Task brief: Reproduce only the lines of the material below that start at the line containing "Choosing a headphone for 160m" and stop at the line containing "Enter Your Email". Keep both end lines.

Excerpted data:
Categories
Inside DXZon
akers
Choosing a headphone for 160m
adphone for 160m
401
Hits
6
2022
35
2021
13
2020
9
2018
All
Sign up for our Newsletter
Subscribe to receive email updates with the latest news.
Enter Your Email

* * *

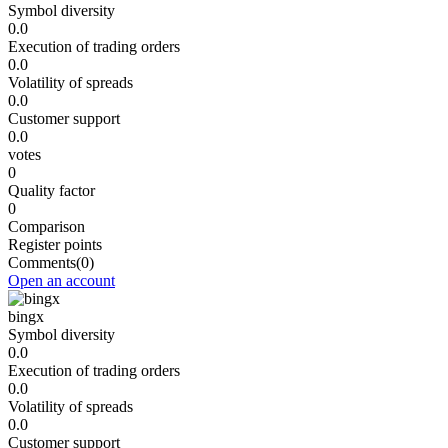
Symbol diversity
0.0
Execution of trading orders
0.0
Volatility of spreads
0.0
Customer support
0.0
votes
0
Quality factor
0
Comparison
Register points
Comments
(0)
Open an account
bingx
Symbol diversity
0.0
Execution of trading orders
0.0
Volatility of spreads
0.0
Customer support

Written answer:
Choosing a headphone for 160m
adphone for 160m
401
Hits
6
2022
35
2021
13
2020
9
2018
All
Sign up for our Newsletter
Subscribe to receive email updates with the latest news.
Enter Your Email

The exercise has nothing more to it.